Restricted (Penn State Only)
- Author:
- Bloch, Chase
- Graduate Program:
- Political Science
- Degree:
- Doctor of Philosophy
- Document Type:
- Dissertation
- Date of Defense:
- June 07, 2023
- Committee Members:
- Lee Banaszak, Program Head/Chair
Glenn Palmer, Major Field Member
Roseanne McManus, Co-Chair & Dissertation Advisor
Shomir Wilson, Outside Unit & Field Member
Burt Monroe, Co-Chair of Committee - Keywords:
- International Relations
Conflict Studies
Covert Actions
Text Classification - Abstract:
- Recent literature on covert actions has identified many reasons that they are useful even if they are visible and attributable.

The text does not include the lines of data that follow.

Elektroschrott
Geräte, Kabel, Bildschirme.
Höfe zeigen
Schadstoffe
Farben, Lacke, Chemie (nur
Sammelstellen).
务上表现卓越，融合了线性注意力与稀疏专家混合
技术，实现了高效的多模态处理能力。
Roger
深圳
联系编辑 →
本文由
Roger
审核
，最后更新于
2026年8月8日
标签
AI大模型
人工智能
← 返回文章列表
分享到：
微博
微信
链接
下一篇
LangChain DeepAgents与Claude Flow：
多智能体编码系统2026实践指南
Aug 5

The most important of these reasons is that covert actions can reduce escalation risks. In my dissertation, I examine how an official denial or non-acknowledgement of a covert action can be more important than the secrecy of the covert action itself. In the first chapter, we use a survey experiment to compare three causal pathways via which denials of revealed covert actions can lower preferences for escalation: reputation, emotional response, and uncertainty of the perpetrator. We find that all three mechanisms explain how denials moderate escalation preferences, with uncertainty being the strongest mechanism and emotional response being the weakest. In the second chapter, I address the question of why leaders ever acknowledge covert actions if denials are so effective and acknowledgements risk escalation. Using newly collected data on responses to covert actions, I find that media attention, presidential popularity, a unified congress, the morality of the action, and the risk for escalation all contribute to a leader’s decision to acknowledge or deny covert actions. Finally, I use a novel machine-human hybrid classification method to build a dataset on covert actions from news articles. With the new coding method, I classified 38,000 news articles with 95% accuracy after hand labelling only 2,500 training cases. The dataset itself demonstrates the potential to collect data on covert actions much sooner than the 25 years allowed by the FOIA act.